The election of Barack Obama to the presidency represents a clear mandate for change on a number of fronts, including transforming outdated U.S. policy on nuclear weapons and reviving U.S. leadership on disarmament and non-proliferation. The job now is to get the needed support in Congress and the international arena.
- Daryl Kimball
Foreign Policy in Focus
25 November 2008
Some critics claim that Obama’s appointment of Robert Gates as Secretary for Defence indicates a backward slide. In a keynote address just before the election, Gates supported the development of a new nuclear weapon (the ‘reliable replacement warhead’), argued that the US should maintain its nuclear stockpile as long as other States possessed or sought to possess nuclear weapons or other weapons of mass destruction, and claimed that US nuclear weapons deter others from developing such weapons.
However, Daryl Kimball argues that Obama is committed to nuclear disarmament and is likely to lead his new administration on a determined and comprehensive disarmament path.
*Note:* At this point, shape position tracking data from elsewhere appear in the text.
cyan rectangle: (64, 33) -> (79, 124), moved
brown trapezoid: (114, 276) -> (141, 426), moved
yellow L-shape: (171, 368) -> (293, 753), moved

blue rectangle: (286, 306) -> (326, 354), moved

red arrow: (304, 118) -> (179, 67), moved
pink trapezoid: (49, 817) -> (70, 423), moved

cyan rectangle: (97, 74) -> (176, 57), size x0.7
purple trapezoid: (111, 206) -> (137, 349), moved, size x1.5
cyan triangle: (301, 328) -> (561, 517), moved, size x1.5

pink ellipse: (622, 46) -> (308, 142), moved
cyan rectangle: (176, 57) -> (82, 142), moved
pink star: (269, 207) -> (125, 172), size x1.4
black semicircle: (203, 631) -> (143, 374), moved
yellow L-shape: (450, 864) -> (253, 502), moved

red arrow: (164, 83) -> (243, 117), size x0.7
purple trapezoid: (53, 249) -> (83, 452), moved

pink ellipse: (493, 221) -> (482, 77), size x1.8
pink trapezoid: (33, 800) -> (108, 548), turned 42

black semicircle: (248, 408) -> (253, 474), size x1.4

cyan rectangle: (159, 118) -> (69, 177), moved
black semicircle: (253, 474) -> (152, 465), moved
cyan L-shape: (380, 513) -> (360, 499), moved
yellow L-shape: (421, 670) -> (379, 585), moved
Kimball, in an article in Foreign Policy in Focus, says that Obama demonstrated his capacity to work cross-party on concrete nuclear disarmament steps in Senate resolution 1977 which he co-sponsored with Republican Chuck Hagel. This included key steps that Obama re-affirmed in his election campaign including de-alerting current stockpiles, ratifying the Comprehensive Test Ban Treaty, negotiating further stockpile reductions with Russia, commencing negotiations on a fissile materials treaty and internationalising proliferation-sensitive nuclear fuel cycle capacities.
Kimball indicates that support in the US Congress and internationally is vital for the achievement of a number of these steps.